Best Evidence Review

Charles P. Vega, MD


January 05, 2011

In This Article


These recommendations are built on evidence and take into account important variables, such as the differential synthesis of vitamin D across the population and the aging of the population as a whole. Although they advocate more aggressive supplementation with vitamin D than what is currently recommended, Osteoporosis Canada's guidelines seem reasonable.

It is therefore remarkable how these recommendations differ from those of the Institute of Medicine.[8] The Committee to Review Dietary Reference Intakes for Vitamin D and Calcium evaluated over 1000 studies and considered the full potential of vitamin D to improve health and decided that there was little to recommend supplementation with calcium and vitamin D other than maintenance of bone health.
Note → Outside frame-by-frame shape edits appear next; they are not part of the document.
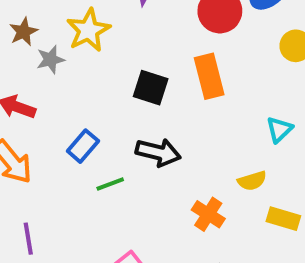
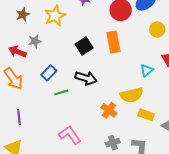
gray star: (50, 60) -> (35, 41), moved
black square: (151, 88) -> (84, 46), turned 36
yellow semicircle: (252, 181) -> (132, 95), size x1.6

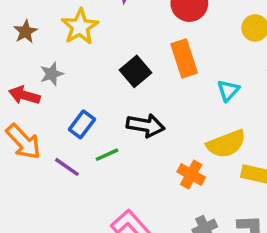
cyan triangle: (147, 70) -> (228, 90), moved
purple line: (19, 117) -> (67, 167), moved, turned -42

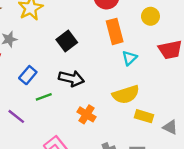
orange rectangle: (184, 58) -> (115, 31), moved
purple line: (67, 167) -> (16, 116), moved
orange cross: (191, 175) -> (87, 114), moved

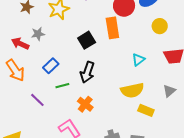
orange rectangle: (115, 31) -> (112, 28), moved
black arrow: (71, 78) -> (87, 72), turned 90
orange cross: (87, 114) -> (85, 104), moved
gray triangle: (170, 127) -> (169, 91), moved, turned 48

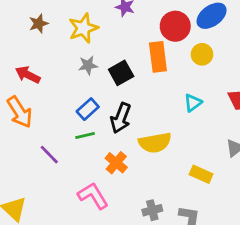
yellow circle: (160, 26) -> (202, 54), moved
gray star: (38, 34) -> (88, 65), moved
blue rectangle: (51, 66) -> (88, 109), moved
yellow semicircle: (132, 90) -> (155, 143), moved

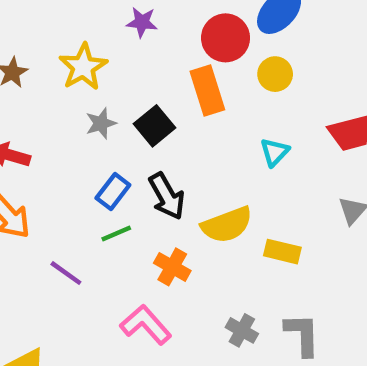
black arrow: (121, 118) -> (167, 196), turned -40
yellow rectangle: (201, 174) -> (282, 252), moved
gray cross: (152, 210) -> (242, 330), turned -36

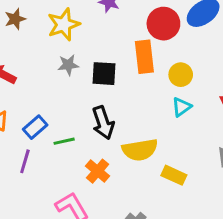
yellow circle: (275, 74) -> (181, 75), moved
black square: (155, 126) -> (104, 74), turned 32
blue rectangle: (113, 191) -> (35, 127), moved
purple line: (66, 273) -> (25, 161), turned 60

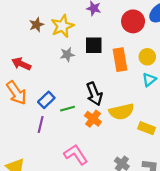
brown star: (15, 19) -> (36, 25), moved
orange rectangle: (144, 57) -> (120, 60), moved
black square: (104, 74) -> (94, 45), moved
orange cross: (98, 171) -> (93, 119), moved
The evidence for vitamin D in the prevention of other health outcomes, such as falls and cancer, was considered mixed and inconclusive.
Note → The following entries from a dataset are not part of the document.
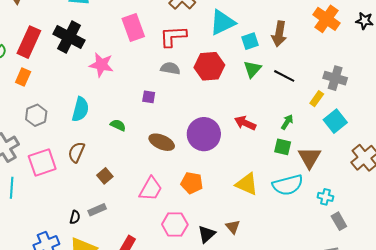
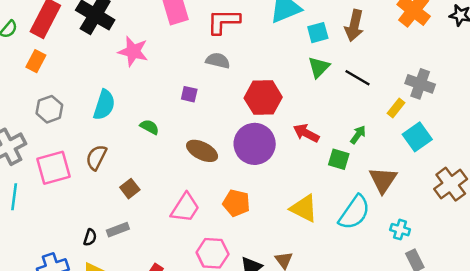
red hexagon: (209, 66) -> (263, 98), moved
green square: (283, 147) -> (339, 159), moved
cyan semicircle: (288, 185) -> (354, 212), turned -44

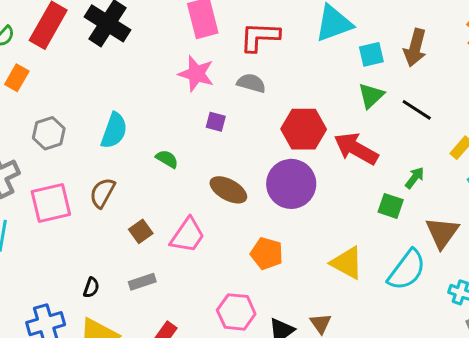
pink star: (133, 51) -> (196, 74), moved
orange rectangle: (36, 61) -> (17, 78), moved
red arrow: (306, 133) -> (356, 149), moved, size x1.4
pink trapezoid: (185, 208) -> (188, 235), moved
gray rectangle: (118, 230) -> (142, 282), moved

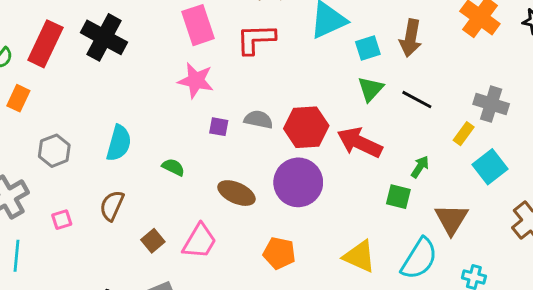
gray semicircle: (251, 83) -> (258, 119), moved
pink square: (51, 203) -> (62, 220), size x0.5

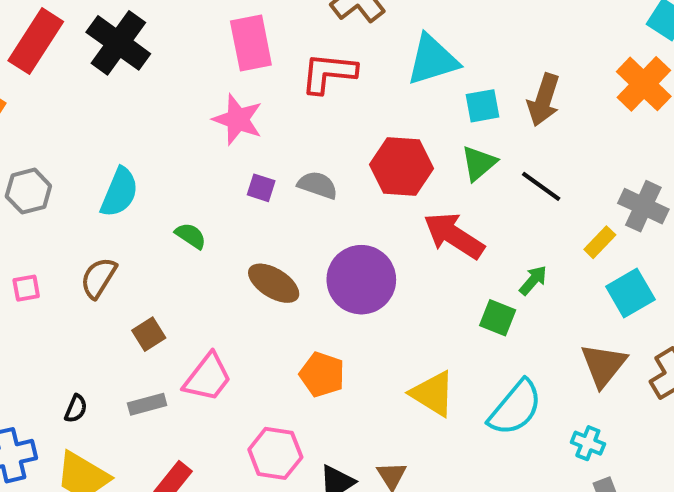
red hexagon: (306, 127) -> (402, 166), moved
brown triangle: (451, 219) -> (604, 365), moved
pink trapezoid: (200, 241) -> (208, 377), moved

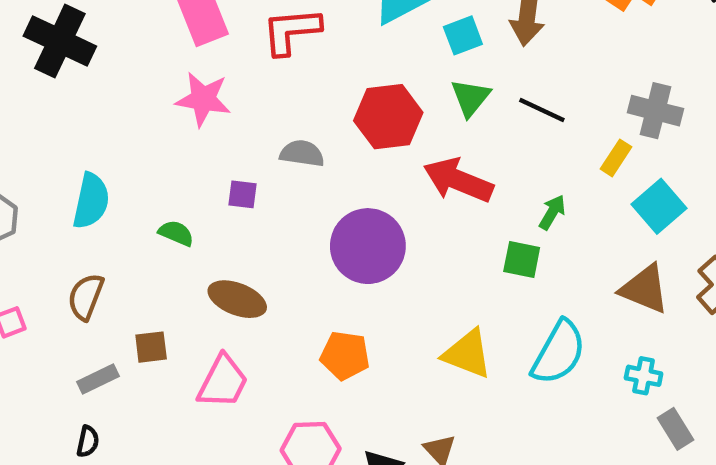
purple square: (261, 188) -> (242, 194), moved
brown ellipse: (274, 283) -> (237, 299), moved
brown square: (149, 334) -> (151, 347), turned 36
brown triangle: (604, 365) -> (645, 289), turned -36
gray rectangle: (147, 404) -> (98, 379), moved

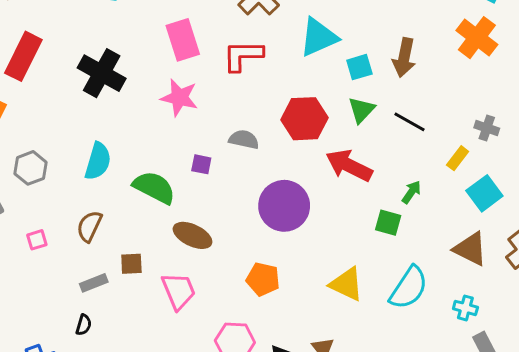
black cross: (60, 41) -> (102, 73), moved
gray cross: (655, 111) -> (487, 128), size x0.7
green semicircle: (176, 233) -> (154, 187), size x1.8
pink trapezoid: (223, 382) -> (179, 291), turned -54

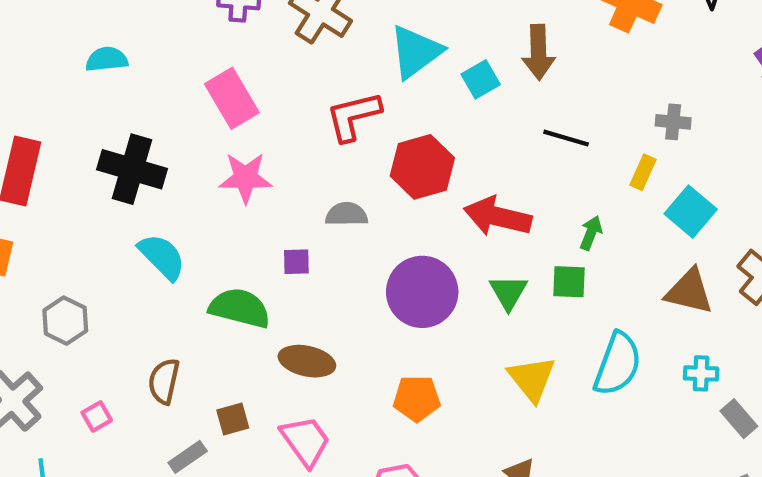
red L-shape: (243, 56) -> (353, 116), moved
green triangle: (361, 110) -> (508, 292), moved
cyan semicircle: (98, 161) -> (162, 257), moved, turned -48
yellow triangle: (346, 284) -> (532, 379), turned 39

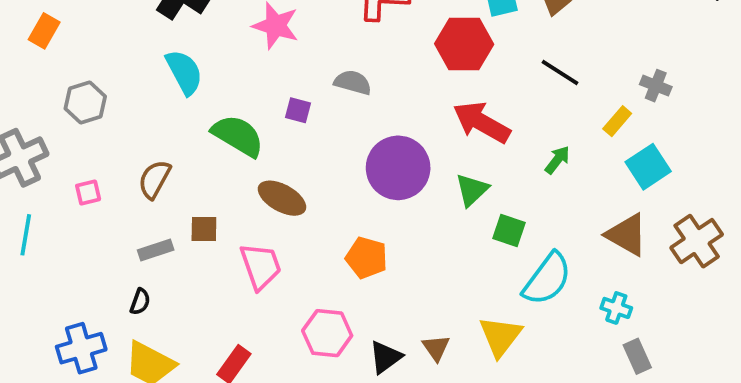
red hexagon: (422, 167) -> (464, 44), moved
green square: (569, 282) -> (509, 230), moved
yellow triangle: (532, 379) -> (500, 336), moved

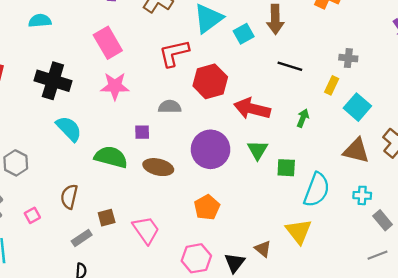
red hexagon: (464, 44) -> (210, 81), moved
brown ellipse: (282, 198) -> (158, 167), moved
orange pentagon: (367, 258) -> (207, 207), turned -30

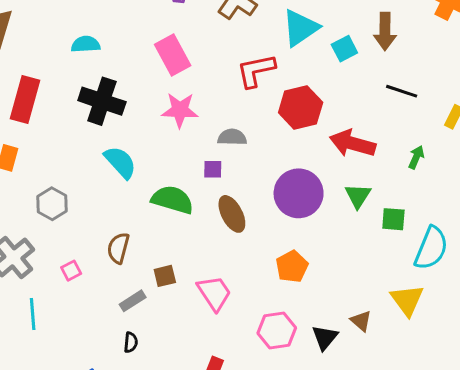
cyan semicircle: (40, 21) -> (86, 44), moved
gray semicircle: (170, 107) -> (232, 137), moved
brown ellipse: (158, 167) -> (232, 214), turned 48

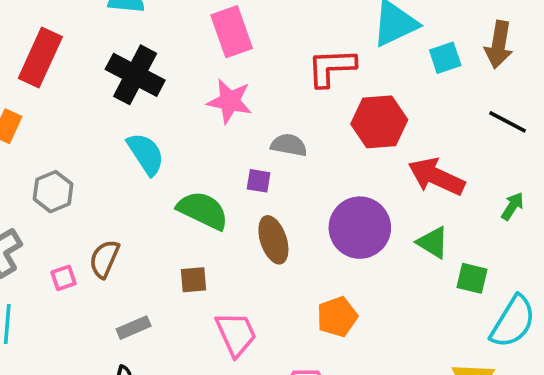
green triangle: (358, 196) -> (433, 242), turned -40
brown semicircle: (118, 248) -> (104, 259), moved
brown square: (165, 276) -> (194, 280), moved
The Committee was not only less enthusiastic regarding the benefits of vitamin D, but they were also more sanguine about the potential epidemic of vitamin D deficiency in North America. Even among persons with minimal sun exposure, they recommend supplementation at a dose of 400 IU per day, with a dose as high as 800 IU reserved for persons 71 years and older.

However, the Committee also notes that the risk for harms in vitamin D supplementation do not increase until the dose surpasses 4000 IU per day. And this wide range of doses, from 400-4000 IU daily, allows physicians and patients to follow their own conclusions regarding the best dose of vitamin D supplementation. Some physicians will examine the evidence for themselves, conclude that vitamin D levels seem to be important determinants in a number of health outcomes, and recommend high-dose supplementation with vitamin D. Other physicians will agree that the evidence regarding the efficacy of vitamin D supplementation in preventing disease unrelated to bone health is mixed, and they may recommend less aggressive supplementation. There does not seem to be a single correct answer when it comes to vitamin D, but the broad safety index of these supplements allows room for physicians to follow more aggressive or conservative approaches to therapy.

Regardless of the treatment decision, it is important that physicians remain aware of vitamin D and its role in health and disease. Patients are monitoring the debates regarding vitamin D and are sure to have questions. It is up to all of us to provide reasonable, albeit possibly divergent, answers.

Clinical Pearls

  • Many adults, particularly those at the highest risk for fracture, have evidence of vitamin D deficiency.

  • Vitamin D supplements seem to be important in the maintenance of bone health, although doses of 400 IU or less may not be effective in preventing fracture.

  • The current guidelines from Osteoporosis Canada call for vitamin D supplementation with 400-1000 IU per day among low-risk adults. There is no need to monitor 25-OH-D levels in these patients.

  • The Osteoporosis Canada guidelines also recommend vitamin D supplementation at 800-2000 IU per day among moderate-risk individuals, with possibly higher doses for high-risk individuals.

  • The guidelines regarding vitamin D supplementation from Osteoporosis Canada contrast with those from the Institute of Medicine, which recommends a dose of 400 IU daily for most adults.